_About this task_. The task calls for each line of the records below in which the word "koji" appears.

[Source information]

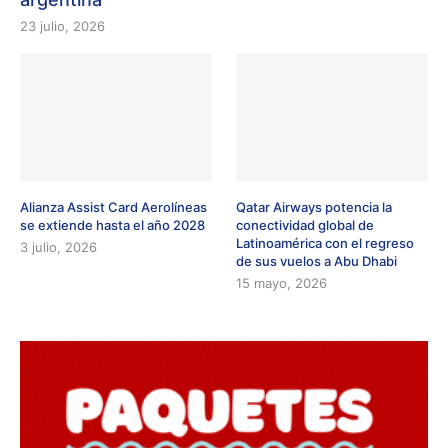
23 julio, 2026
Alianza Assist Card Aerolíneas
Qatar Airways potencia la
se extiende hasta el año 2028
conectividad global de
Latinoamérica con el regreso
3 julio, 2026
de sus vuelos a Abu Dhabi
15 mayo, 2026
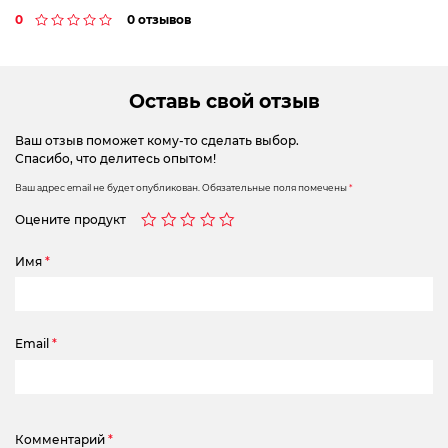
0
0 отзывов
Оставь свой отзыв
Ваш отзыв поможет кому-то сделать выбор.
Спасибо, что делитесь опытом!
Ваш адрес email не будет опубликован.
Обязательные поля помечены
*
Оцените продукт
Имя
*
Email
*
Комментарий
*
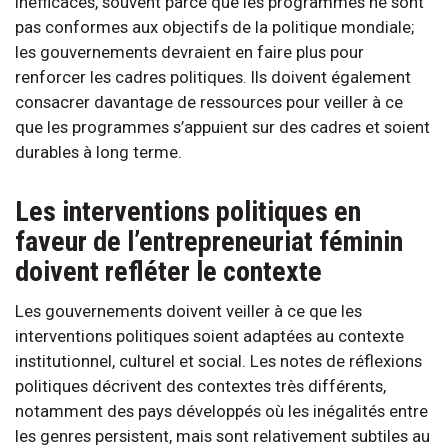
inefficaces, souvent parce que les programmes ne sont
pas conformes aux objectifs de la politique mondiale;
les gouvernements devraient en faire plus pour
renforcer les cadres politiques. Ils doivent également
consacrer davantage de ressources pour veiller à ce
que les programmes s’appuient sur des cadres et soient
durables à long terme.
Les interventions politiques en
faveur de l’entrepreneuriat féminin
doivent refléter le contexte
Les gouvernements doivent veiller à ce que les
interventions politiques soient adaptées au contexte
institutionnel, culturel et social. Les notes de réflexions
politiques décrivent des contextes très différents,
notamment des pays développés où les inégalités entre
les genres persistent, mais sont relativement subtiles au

[/Source information]
[Source information]

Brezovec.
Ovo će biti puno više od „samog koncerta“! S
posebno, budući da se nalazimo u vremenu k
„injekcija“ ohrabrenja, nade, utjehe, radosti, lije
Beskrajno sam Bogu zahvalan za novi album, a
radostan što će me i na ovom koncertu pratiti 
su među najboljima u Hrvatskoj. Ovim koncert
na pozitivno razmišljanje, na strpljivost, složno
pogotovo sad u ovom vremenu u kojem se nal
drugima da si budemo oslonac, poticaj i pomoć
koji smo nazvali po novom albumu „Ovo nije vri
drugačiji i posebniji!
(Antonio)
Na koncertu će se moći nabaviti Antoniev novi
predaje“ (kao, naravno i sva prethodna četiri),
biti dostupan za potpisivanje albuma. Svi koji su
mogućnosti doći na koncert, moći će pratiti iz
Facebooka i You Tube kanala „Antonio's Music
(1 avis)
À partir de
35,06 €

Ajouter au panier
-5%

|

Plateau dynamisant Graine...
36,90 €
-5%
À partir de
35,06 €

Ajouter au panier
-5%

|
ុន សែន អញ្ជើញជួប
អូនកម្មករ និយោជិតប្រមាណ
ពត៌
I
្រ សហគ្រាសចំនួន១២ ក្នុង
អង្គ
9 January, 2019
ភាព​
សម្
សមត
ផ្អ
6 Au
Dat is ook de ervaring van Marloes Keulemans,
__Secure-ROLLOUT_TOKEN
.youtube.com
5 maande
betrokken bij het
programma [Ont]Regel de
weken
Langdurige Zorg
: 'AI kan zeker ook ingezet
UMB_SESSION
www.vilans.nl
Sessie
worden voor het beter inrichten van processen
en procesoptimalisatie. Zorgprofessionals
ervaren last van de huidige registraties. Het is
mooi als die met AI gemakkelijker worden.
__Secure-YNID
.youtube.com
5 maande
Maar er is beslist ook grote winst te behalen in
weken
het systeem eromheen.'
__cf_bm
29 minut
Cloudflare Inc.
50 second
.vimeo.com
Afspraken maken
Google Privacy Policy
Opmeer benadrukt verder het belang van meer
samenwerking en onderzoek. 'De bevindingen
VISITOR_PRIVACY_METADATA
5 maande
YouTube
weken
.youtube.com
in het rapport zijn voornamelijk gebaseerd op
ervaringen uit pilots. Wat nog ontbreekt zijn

[/Source information]
[Source information]

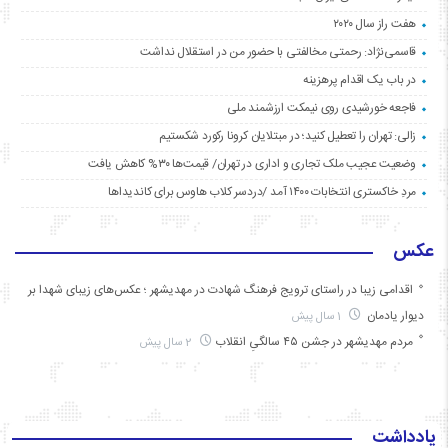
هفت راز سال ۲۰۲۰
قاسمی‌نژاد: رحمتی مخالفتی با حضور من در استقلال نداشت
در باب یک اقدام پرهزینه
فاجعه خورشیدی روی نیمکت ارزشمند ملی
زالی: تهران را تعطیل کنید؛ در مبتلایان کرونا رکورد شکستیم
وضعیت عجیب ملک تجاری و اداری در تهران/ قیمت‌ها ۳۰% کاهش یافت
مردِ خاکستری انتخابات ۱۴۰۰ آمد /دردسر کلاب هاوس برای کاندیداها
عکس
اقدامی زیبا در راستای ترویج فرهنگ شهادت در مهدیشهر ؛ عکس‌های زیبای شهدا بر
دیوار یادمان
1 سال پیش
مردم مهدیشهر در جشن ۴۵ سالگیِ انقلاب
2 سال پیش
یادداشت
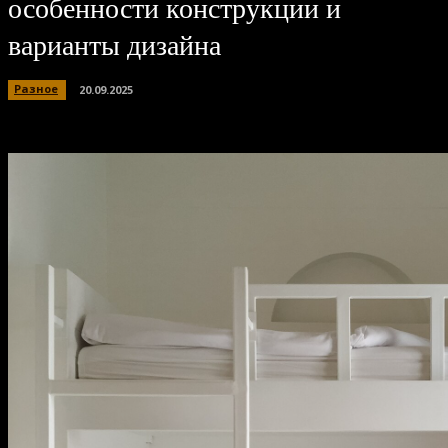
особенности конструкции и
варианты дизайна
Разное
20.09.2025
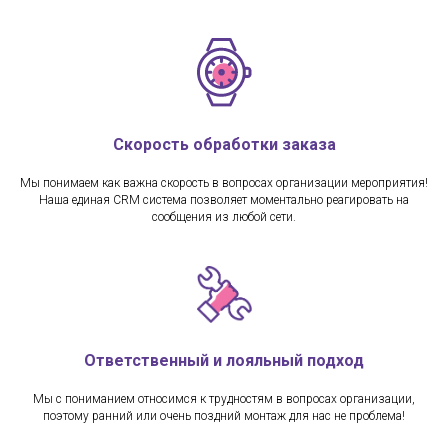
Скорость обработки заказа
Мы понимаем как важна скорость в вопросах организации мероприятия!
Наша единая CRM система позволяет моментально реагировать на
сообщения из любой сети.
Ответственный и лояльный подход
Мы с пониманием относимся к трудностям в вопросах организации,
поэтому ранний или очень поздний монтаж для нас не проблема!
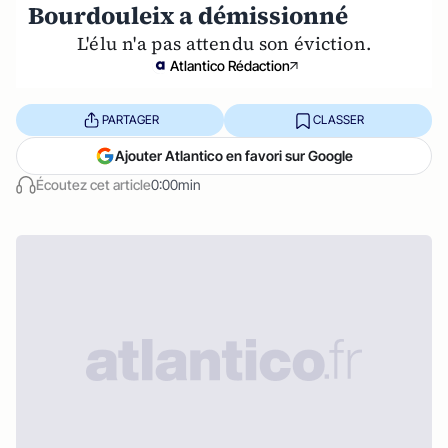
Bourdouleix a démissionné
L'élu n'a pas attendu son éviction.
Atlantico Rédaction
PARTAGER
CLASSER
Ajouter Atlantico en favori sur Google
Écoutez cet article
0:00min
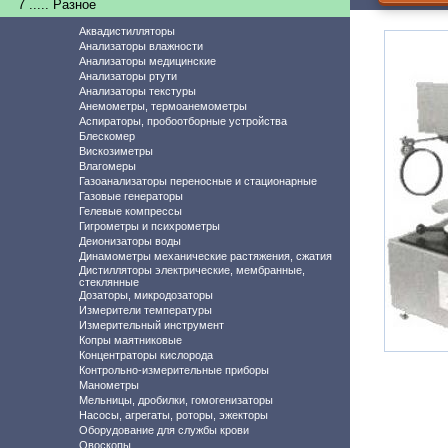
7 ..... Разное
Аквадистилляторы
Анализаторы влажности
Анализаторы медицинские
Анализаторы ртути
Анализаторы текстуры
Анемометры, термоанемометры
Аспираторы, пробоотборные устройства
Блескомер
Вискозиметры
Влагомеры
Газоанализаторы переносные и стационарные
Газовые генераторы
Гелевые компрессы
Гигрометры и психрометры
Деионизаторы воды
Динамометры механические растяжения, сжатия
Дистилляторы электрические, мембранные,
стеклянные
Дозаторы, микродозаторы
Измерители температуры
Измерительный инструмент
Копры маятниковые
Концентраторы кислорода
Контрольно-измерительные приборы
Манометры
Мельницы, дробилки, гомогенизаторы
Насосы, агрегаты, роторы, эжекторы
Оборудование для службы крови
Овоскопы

[/Source information]

_Answer for this exercise_.
koji smo nazvali po novom albumu „Ovo nije vri
biti dostupan za potpisivanje albuma. Svi koji su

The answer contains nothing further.